System Design Fundamentals

Lesson 9 of 12 · 20 min

x
75%

CAP Theorem & Consistency Models

The CAP theorem states that a distributed system can guarantee at most two of three properties simultaneously: Consistency (every read sees the latest write), Availability (every request gets a response), and Partition tolerance (the system keeps working during network splits). Since partitions are unavoidable in distributed systems, the real choice is between CP (consistent but may reject requests during partitions) and AP (always responds but may return stale data). In practice, consistency is a spectrum. Strong consistency — every read sees the latest write — is achieved by routing reads through the primary or using a consensus protocol like Raft. Eventual consistency means replicas converge over time but may serve stale reads.
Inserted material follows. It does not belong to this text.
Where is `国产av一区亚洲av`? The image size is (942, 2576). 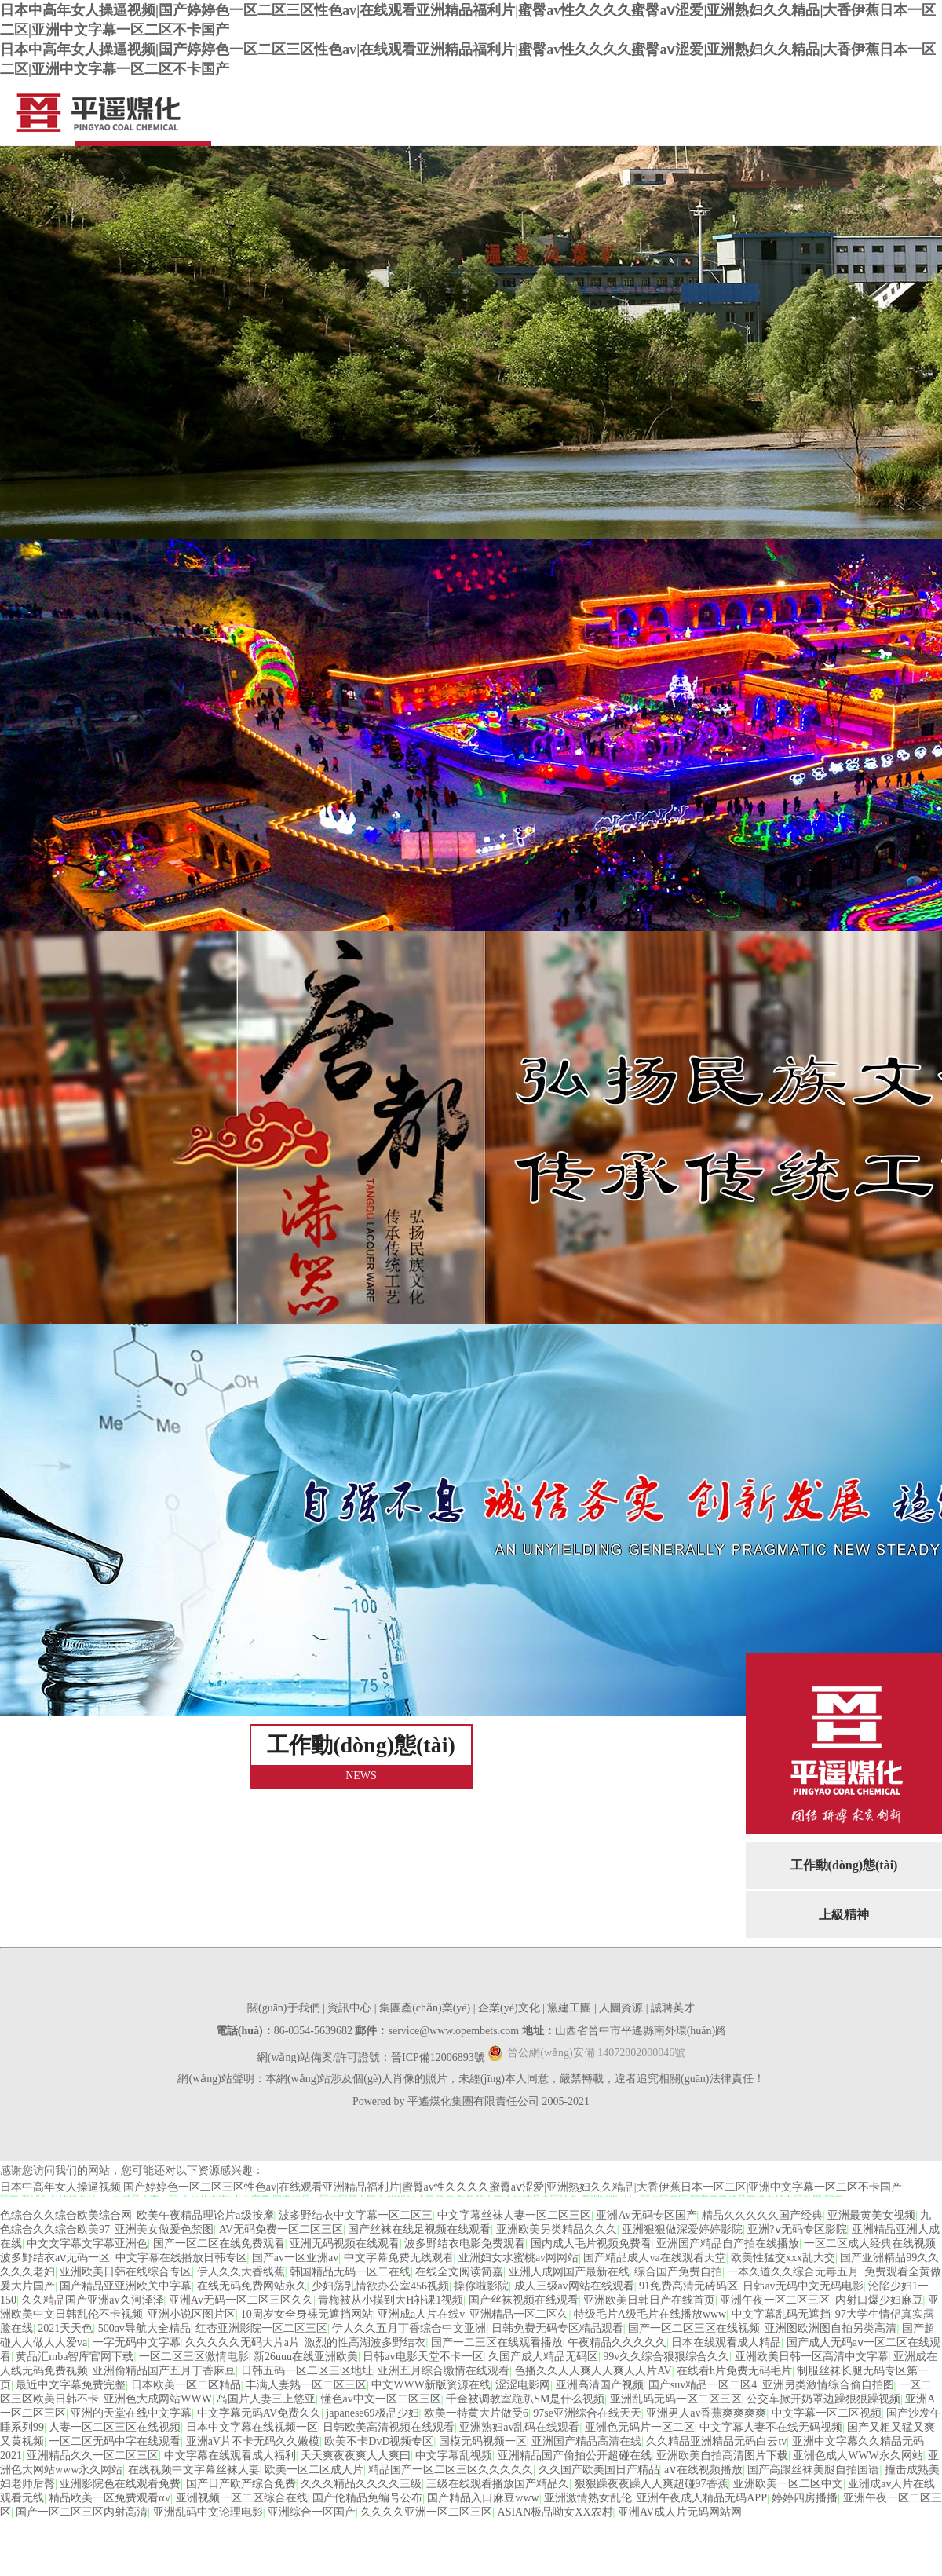 国产av一区亚洲av is located at coordinates (295, 2258).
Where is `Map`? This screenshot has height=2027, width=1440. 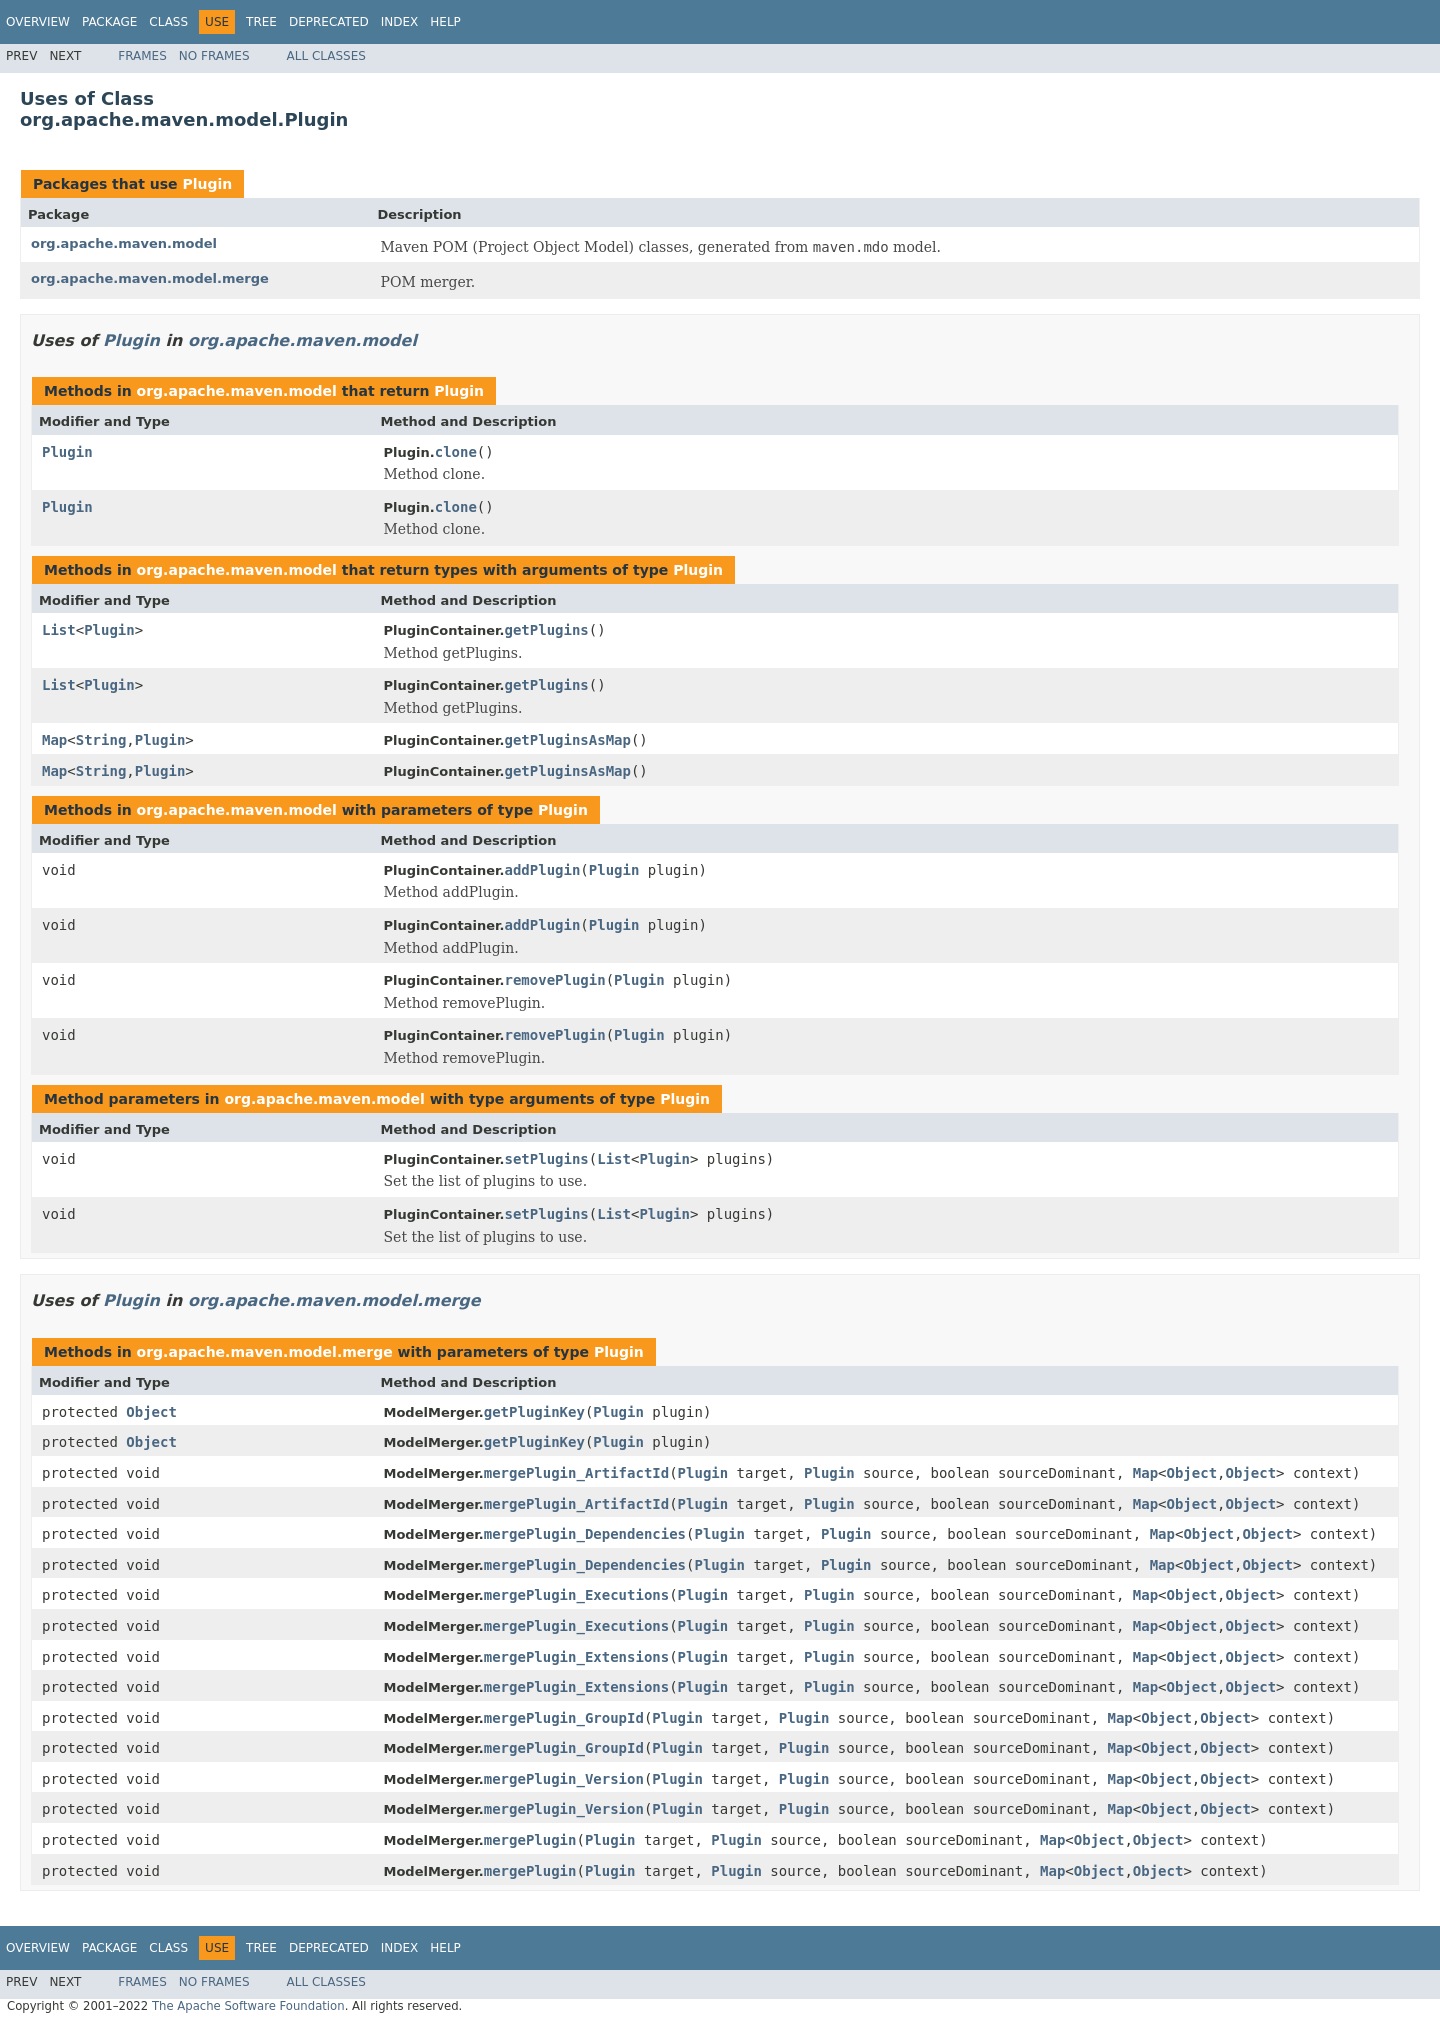 Map is located at coordinates (54, 740).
Choosing wrong causes real bugs: an e-commerce site using eventual consistency for inventory may oversell stock; a social feed that is eventually consistent for likes is perfectly acceptable.

Before
Strong consistency — always correct, primary only
// All reads go to primary — always fresh
// Primary is a bottleneck at high read volume
async function getBalance(accountId: string) {
  return primaryDb.query(
    'SELECT balance FROM accounts WHERE id = $1',
    [accountId]
  );
}
// Correct for financial data — never use a replica
After
Eventual consistency — fast reads, may lag briefly
// Reads go to replica — may be 100ms behind primary
// Acceptable for social content, not for money
async function getUserFeed(userId: string) {
  return replicaDb.query(
    'SELECT * FROM posts WHERE ...',
    [userId]
  );
}
// Rule: strong consistency for money and inventory,
//       eventual consistency for feeds and analytics

Key Takeaway

Choose strong consistency for financial and inventory data; accept eventual consistency for social, content, and analytics where brief staleness is tolerable.